The Internet means that a person can consult others of every kind, but it is still difficult to get down to the primal layers of human life. Wilshire may climb mountains and go to Ecuador, but he might do better to go to the Senior Citizens Center or the Sallie Ann and just listen to stories from those who have been there -- or rather been here -- and suffered for it. I saw very little in this book about compassion or how to reach out to others on the level that Ricky T. does.

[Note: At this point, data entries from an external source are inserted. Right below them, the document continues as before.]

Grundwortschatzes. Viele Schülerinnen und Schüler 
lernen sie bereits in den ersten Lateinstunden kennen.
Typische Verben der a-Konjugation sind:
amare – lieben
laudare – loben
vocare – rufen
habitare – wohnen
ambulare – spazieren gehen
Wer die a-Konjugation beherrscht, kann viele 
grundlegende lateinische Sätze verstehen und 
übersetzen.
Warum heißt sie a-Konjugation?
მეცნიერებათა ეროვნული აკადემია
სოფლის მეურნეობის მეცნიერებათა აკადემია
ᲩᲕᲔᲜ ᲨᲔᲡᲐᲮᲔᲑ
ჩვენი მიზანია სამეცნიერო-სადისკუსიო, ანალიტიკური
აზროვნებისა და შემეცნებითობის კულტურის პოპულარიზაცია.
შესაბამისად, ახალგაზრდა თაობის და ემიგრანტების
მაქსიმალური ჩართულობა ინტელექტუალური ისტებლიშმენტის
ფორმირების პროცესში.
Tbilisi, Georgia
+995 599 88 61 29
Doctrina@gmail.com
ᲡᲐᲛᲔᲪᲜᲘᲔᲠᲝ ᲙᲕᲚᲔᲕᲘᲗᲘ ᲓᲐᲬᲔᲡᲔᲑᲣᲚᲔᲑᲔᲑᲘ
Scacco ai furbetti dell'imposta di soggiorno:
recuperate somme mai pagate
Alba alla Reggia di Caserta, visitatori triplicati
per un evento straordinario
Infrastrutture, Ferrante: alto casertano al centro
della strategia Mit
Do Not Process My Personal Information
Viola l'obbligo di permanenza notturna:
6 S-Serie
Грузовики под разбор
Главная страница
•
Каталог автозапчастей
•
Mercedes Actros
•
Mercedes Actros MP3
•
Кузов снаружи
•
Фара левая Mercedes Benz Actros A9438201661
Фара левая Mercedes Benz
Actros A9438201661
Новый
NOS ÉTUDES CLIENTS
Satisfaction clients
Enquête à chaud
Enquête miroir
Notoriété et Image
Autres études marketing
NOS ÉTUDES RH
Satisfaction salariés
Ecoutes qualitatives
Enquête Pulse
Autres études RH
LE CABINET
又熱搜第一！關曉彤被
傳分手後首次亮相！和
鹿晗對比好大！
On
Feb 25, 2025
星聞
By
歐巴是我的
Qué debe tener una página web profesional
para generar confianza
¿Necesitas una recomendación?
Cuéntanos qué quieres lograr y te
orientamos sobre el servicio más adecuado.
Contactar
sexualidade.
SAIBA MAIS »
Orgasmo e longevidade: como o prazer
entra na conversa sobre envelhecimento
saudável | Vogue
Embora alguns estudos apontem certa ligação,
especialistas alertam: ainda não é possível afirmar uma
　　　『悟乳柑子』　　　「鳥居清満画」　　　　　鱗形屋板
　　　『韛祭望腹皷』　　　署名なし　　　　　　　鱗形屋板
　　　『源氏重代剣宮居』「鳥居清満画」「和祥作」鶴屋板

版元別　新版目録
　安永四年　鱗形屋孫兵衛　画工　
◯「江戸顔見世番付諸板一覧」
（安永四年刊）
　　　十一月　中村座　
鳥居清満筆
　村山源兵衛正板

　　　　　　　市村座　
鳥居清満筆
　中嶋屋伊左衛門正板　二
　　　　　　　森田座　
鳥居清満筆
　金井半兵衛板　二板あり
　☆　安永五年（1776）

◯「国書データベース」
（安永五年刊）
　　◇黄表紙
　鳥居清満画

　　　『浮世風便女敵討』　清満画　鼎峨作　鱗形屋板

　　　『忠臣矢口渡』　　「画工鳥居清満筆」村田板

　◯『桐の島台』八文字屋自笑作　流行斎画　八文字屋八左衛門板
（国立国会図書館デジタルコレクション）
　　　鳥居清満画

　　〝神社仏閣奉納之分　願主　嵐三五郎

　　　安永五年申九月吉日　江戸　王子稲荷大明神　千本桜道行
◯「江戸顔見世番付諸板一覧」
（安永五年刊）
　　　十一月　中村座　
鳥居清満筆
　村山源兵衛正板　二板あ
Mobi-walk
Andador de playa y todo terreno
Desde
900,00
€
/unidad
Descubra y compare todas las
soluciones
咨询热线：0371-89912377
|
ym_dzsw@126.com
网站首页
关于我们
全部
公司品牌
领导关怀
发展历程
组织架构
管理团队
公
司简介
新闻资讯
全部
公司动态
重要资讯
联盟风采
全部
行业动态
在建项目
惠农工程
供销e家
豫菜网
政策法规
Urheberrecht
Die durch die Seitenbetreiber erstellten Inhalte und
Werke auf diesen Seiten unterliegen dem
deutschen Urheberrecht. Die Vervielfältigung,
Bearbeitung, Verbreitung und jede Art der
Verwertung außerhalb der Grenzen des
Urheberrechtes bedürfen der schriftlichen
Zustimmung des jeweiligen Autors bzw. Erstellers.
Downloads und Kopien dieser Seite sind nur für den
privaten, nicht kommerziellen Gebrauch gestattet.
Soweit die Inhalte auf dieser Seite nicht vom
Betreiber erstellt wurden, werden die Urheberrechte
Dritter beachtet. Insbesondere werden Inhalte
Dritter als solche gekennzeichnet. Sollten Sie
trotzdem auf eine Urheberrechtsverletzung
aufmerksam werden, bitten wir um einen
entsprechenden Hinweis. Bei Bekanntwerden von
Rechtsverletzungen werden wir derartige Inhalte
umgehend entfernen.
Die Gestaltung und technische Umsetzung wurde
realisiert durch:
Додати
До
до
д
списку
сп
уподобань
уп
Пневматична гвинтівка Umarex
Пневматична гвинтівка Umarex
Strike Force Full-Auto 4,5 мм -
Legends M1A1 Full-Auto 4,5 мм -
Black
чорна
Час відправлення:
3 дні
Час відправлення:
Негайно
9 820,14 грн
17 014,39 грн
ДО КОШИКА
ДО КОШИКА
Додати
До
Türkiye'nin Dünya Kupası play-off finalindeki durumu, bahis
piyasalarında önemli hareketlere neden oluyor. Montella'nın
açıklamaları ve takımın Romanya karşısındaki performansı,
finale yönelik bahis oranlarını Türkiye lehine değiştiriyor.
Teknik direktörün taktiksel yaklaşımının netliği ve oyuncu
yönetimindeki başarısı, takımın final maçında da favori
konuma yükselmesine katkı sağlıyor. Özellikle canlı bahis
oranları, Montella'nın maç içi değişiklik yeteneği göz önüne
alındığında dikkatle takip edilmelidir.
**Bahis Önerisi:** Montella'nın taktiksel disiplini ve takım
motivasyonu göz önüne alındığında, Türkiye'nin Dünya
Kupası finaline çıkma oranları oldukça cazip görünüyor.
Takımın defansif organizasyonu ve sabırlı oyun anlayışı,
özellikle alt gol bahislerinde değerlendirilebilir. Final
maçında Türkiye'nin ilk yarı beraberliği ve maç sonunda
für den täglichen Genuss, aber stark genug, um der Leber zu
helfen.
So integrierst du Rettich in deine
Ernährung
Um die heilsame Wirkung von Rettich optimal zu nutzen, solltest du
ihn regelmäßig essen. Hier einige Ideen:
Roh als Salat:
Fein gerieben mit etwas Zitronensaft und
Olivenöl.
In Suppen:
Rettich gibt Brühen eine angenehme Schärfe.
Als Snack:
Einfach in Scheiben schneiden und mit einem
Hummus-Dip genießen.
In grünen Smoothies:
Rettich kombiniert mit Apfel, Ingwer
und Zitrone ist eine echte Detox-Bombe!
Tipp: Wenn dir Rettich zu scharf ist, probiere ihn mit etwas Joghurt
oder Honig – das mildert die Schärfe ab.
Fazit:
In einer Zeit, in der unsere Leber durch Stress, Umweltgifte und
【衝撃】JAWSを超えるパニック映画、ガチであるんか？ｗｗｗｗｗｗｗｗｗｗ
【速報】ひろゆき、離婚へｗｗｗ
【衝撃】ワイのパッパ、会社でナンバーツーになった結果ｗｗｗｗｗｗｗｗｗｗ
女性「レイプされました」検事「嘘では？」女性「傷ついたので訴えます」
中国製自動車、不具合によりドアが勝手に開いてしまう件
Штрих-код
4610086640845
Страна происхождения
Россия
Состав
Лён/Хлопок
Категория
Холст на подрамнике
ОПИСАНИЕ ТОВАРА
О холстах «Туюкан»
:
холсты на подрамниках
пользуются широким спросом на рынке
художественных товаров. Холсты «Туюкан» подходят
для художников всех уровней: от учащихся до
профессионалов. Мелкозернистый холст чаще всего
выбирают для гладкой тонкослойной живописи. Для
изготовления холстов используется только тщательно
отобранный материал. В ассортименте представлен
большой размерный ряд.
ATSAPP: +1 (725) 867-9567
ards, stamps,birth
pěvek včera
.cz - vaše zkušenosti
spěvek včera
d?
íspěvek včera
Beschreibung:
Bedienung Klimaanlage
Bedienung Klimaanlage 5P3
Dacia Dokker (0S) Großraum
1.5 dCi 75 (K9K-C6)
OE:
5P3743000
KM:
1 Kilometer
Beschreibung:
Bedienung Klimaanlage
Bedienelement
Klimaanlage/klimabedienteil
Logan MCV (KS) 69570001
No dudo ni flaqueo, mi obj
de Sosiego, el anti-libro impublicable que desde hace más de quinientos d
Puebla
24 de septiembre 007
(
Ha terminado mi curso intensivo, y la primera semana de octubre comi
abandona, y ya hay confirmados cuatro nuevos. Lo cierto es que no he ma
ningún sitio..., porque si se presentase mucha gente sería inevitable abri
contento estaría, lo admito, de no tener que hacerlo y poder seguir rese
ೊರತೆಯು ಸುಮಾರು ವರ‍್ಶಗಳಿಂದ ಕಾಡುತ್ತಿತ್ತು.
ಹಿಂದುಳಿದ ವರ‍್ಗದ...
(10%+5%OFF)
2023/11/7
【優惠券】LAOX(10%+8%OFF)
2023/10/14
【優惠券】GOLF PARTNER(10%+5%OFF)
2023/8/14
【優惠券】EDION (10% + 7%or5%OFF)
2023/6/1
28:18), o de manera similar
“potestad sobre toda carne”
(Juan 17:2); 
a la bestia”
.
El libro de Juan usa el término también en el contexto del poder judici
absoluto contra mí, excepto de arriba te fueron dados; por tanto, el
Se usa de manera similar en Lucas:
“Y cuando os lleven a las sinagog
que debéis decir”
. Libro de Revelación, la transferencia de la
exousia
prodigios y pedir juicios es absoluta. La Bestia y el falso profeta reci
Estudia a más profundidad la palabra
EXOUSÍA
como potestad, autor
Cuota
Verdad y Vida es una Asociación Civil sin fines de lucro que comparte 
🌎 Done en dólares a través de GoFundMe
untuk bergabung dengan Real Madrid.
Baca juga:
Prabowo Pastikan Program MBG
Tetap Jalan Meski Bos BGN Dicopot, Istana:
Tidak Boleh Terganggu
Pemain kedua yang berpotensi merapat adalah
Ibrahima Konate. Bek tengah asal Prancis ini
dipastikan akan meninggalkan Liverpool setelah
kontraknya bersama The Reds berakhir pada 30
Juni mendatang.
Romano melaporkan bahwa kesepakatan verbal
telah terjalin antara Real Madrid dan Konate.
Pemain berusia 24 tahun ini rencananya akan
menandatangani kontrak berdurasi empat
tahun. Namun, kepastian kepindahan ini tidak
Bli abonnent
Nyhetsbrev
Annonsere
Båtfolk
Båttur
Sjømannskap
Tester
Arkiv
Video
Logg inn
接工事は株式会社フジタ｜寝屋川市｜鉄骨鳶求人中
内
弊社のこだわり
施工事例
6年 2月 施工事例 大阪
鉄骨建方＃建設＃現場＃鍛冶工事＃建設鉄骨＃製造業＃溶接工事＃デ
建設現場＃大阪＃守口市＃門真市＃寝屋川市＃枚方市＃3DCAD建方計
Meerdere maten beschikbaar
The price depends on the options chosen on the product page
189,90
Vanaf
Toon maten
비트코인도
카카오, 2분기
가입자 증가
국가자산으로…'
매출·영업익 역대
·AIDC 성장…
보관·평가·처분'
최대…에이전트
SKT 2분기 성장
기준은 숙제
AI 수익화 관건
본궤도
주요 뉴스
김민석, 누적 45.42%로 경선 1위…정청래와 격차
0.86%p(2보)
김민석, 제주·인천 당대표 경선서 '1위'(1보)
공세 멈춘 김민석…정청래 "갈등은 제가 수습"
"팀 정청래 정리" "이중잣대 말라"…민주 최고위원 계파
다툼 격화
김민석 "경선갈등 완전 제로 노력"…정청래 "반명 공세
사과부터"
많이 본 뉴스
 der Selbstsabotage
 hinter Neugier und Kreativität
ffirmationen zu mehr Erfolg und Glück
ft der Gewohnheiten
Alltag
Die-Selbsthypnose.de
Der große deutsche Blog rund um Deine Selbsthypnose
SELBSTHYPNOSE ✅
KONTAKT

And yet I appreciate the places Wilshire DID manage to break through the terrible ice that maintains separations. It just wasn’t the book I expected from the cover.
Once I visited a zoo in Seattle that specialized in sea mammals. There were two beluga whales, those smallish white whales with bulging foreheads that some say can sing human songs. They were in separate pools with a closed gate between. As soon as I appeared, one beluga rushed over to me and made it clear that he wanted me to do something -- the way a dog tries to get you to do something. He expressed a lot of noisy distress. I was concerned and went to the keeper. “Oh, don’t worry,” said the keeper. “The female is in season and he wants to get to her but we’re keeping the gate closed. Just ignore him.” I swear that when I walked away the whale looked bleak. I wanted to come back at night and open the gate. Why stop there? Dismantle the zoo. I used to love them.
Was this an addiction? It was certainly and eloquently body/mind as the lover dashed back and forth between the gate and me. But the deeper addiction here, the real cause of the distress, was the unnatural management of something natural, OUR addiction to capturing, confining and observing, leaving a yearning mammal desperate with desire. How much of human addiction is also the result of unnatural barriers to happiness? Empathy is the key to the gates of perception that allow the imposed boundaries of the culture to be breached.